MSC Euribia is the 22nd ship operated by the Geneva-based Italian shipping company MSC Cruises. It is the fifth unit of the Meraviglia class built by Chantiers de l'Atlantique for MSC Cruises.

The ship is the second MSC ship to be powered by LNG, resulting in reduced greenhouse gas emissions.

MSC Euribia measures around . During sea trials, it achieved a top speed of 23.5 kn. The ship, designated as Yard No. V34, is 331.4 m long, 43 m wide, and has a depth of 8.5 m. It is 65 m in height.

The ship can carry 6,327 passengers and 1,711 crew.

== 2026 Iran war ==
In March 2026, MSC Euribia was one of six cruise ships stuck in the Gulf during the 2026 Iran war, when Iran closed the Straits of Hormuz. MSC arranged chartered flights with Emirates Airlines to get some of the stranded passengers home from Dubai.

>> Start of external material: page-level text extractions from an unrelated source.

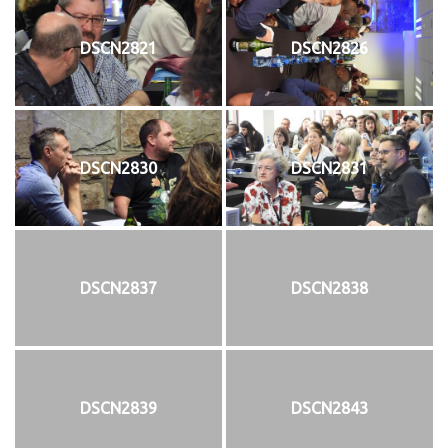
DSCN2821
DSCN2826
DSCN2830
DSCN2831
DSCN2837
DSCN2838
DSCN2839
DSCN2843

On April 17, MSC Euribia departed from Dubai, along with the Celestyal Journey, hours after Celestyal Discovery departed. Both ships travelled through the Straits of Hormuz, in a group together with Mein Schiff 4 and Mein Schiff 5 which had been stranded in Doha. Crew from one of the ships reported a “splash” occurred near the ship while transiting the Strait, while another containership was struck by a projectile. The cruise ships departed while the Strait was reportedly open, but then Iran declared the Strait closed. MSC reports that the MSC Euribia was able to safely pass through the Strait, and is returning to Europe.